Providing much of the impetus behind these efforts are numerous presentations to key legislative committees by Dr. Paul Hessburg, a research ecologist with the U.S. Forest Service Research Lab. Hessburg has called attention to the poor condition of Washington forestland due to years of mismanaged and later neglect, and how it directly contributes to mega-fires. His conclusions are backed by the findings of a 2015 report by State Rep. Tom Dent (R-13). It concluded that around 2.7 million acres of land in Eastern Washington was at risk of severe damage from insects and diseases.

At the same time, Hessburg has warned that the true cost of wildfires go beyond firefighting. He estimates that for every dollar spent on suppression, another $24 is consumed in rebuilding and restoring damaged buildings and infrastructure, or lost business revenue.

Some state lawmakers want to mitigate wildfire damage by putting them out as quickly as possible. Two bipartisan House bills aiming to do that were referred to Appropriations Committee, but failed to garner a reading before the February 24 cutoff date. HB 1019 sponsored by Dent cleared the House Committee on Public Safety after a January 16 public hearing. The bill cosponsors include three Democrats. 
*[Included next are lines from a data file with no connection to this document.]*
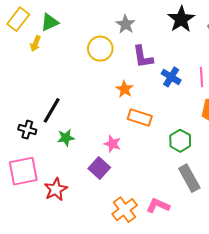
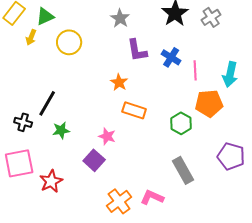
yellow circle: (100, 49) -> (69, 42), moved
blue cross: (171, 77) -> (171, 57), moved
green hexagon: (180, 141) -> (181, 123), moved

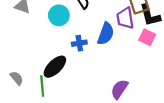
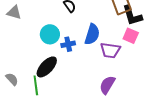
cyan circle: (59, 15) -> (50, 34), moved
purple trapezoid: (125, 18) -> (110, 50), moved, turned -70

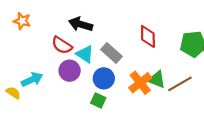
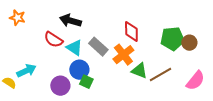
purple circle: (70, 71) -> (60, 86), moved
blue circle: (104, 78) -> (79, 70), moved
orange cross: (140, 83) -> (123, 55), moved
green square: (98, 100) -> (86, 82), moved

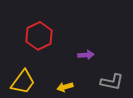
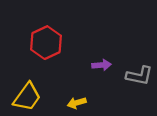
gray L-shape: (112, 82) -> (139, 76), moved

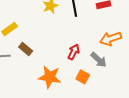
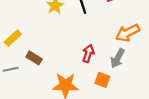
gray arrow: (99, 60) -> (118, 58), turned 84

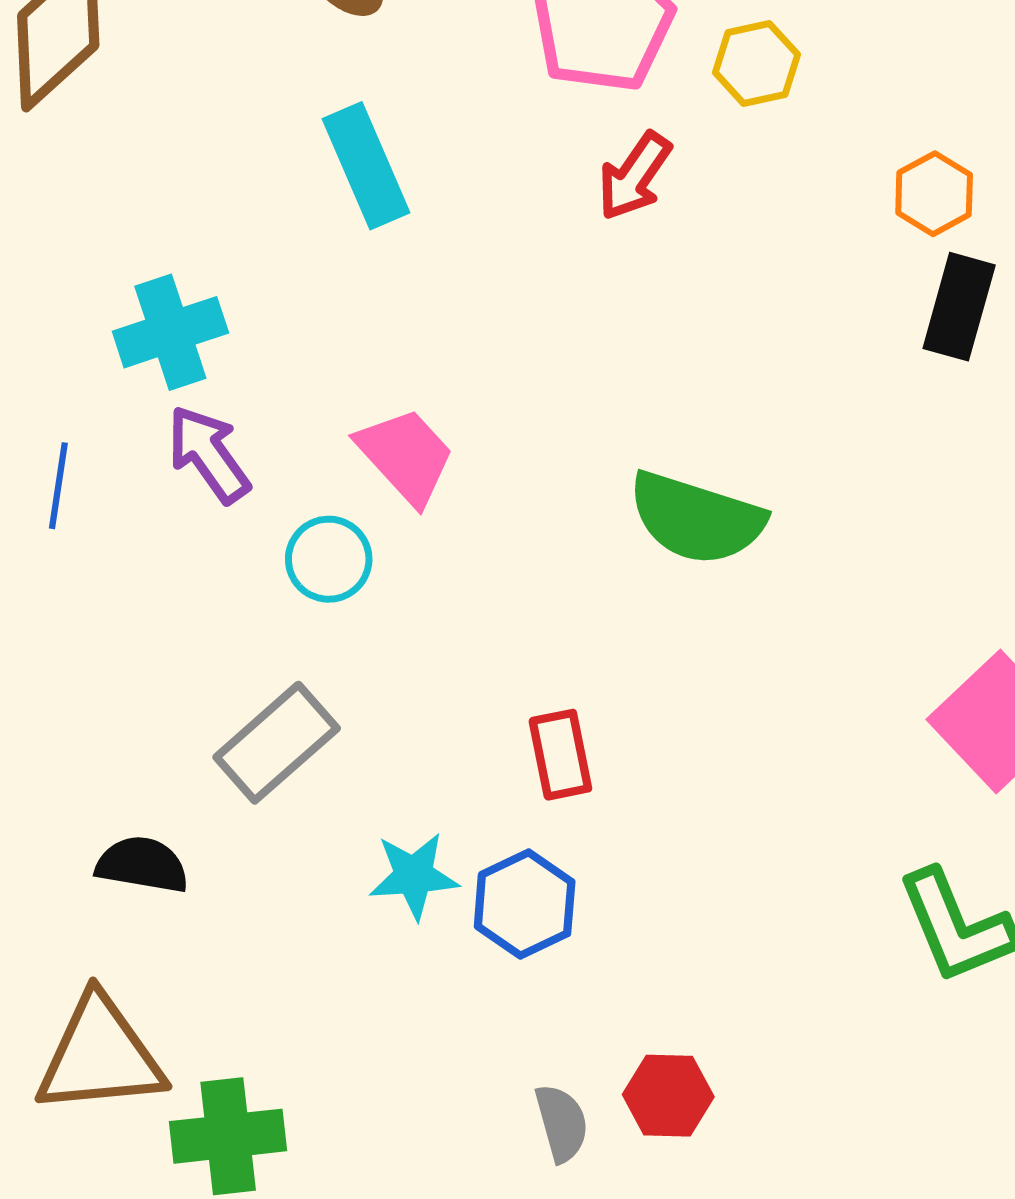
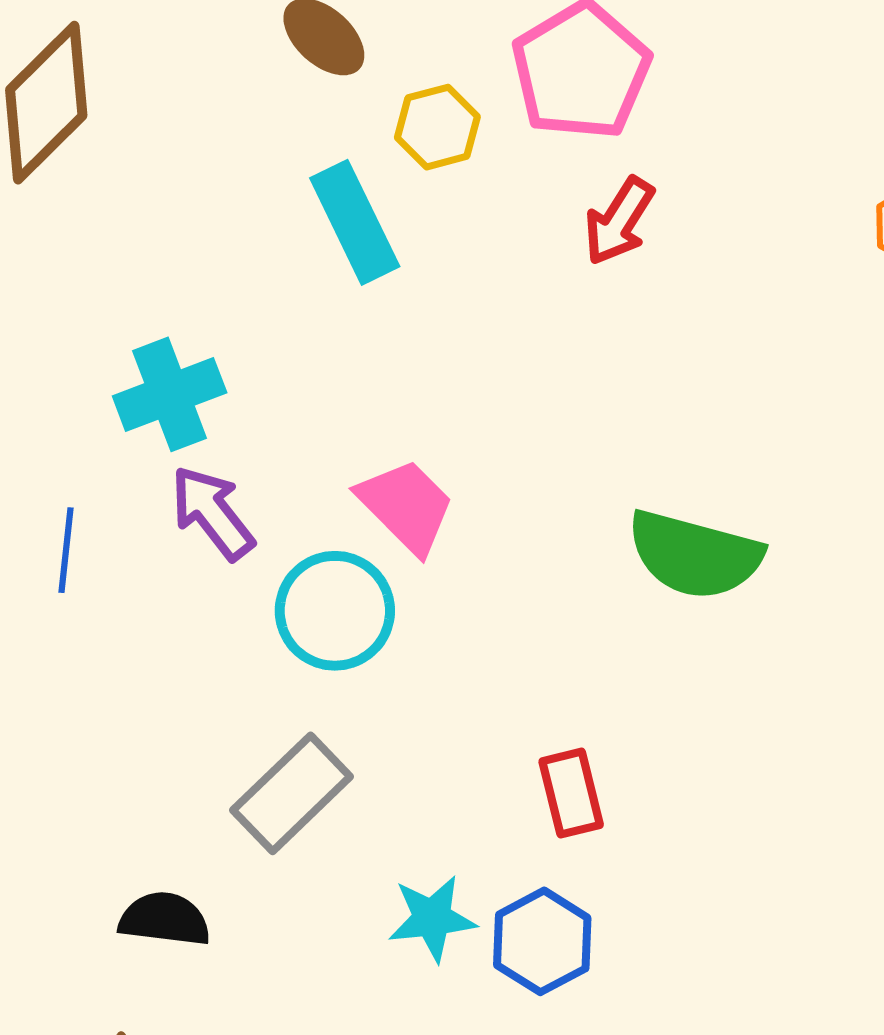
yellow hexagon: (756, 63) -> (437, 127), moved
cyan circle: (329, 559) -> (335, 611), size x1.4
The bill would allow DNR to preemptively deploy firefighters near areas where wildfires are likely to grow beyond what local fire districts can handle. It was a strategy DNR used during last year’s wildfire season. A fiscal note on the bill prepared by committee staff shows no cost, but Dent says pre-deploying five firefighting teams for three days would cost an estimated $250,000.

Dent: Put Out Wildfires In Two Hours, Not Two Days

“If we have some assets that are prepositioned so it doesn’t take two to three days, we can really get on these fires much quicker,” he said. “The initial fire attack is the most important thing we can do. Our fuel loads are so great in our forests that it explodes fast if you’re not on them immediately. I want to be on those fires in two hours, not two days.”

Another bill pertaining to initial attack efforts is HB 1736, sponsored by State Rep. Mary Dye (R-9). The cosponsors are Kretz, and Dent, along with six Democrats such as State Rep. Brian Blake (D-19).

The bill would direct the state fire marshal to create a financial assistance program to reimburse local fire districts that use aircraft during an initial wildfire response.

Dye told Lens that “air support make all the difference in initial attack” and can “potentially save homes, save lives, and definitely save dollars” by snuffing out fires in remote areas. However, the when the wildfire is still within the local jurisdiction, fire district bears the costs.  She hopes to make $2 million available through the program.

“We just want to give the local fire department the opportunity to jump in with an effective initial attack and get things slowed while they get their crews down to the site.”

Both bills can still be added into the final budget the legislature approves. However, the money for them may be scarce at a time when legislators are already searching for ways to fully fund basic education.

However, not investing in the initial attack could cost the state later when mega-fires result, said Dent.

Dye agrees. “It will save us in the long run if we just put these activities up front. We could potentially save ourselves from a catastrophic loss.”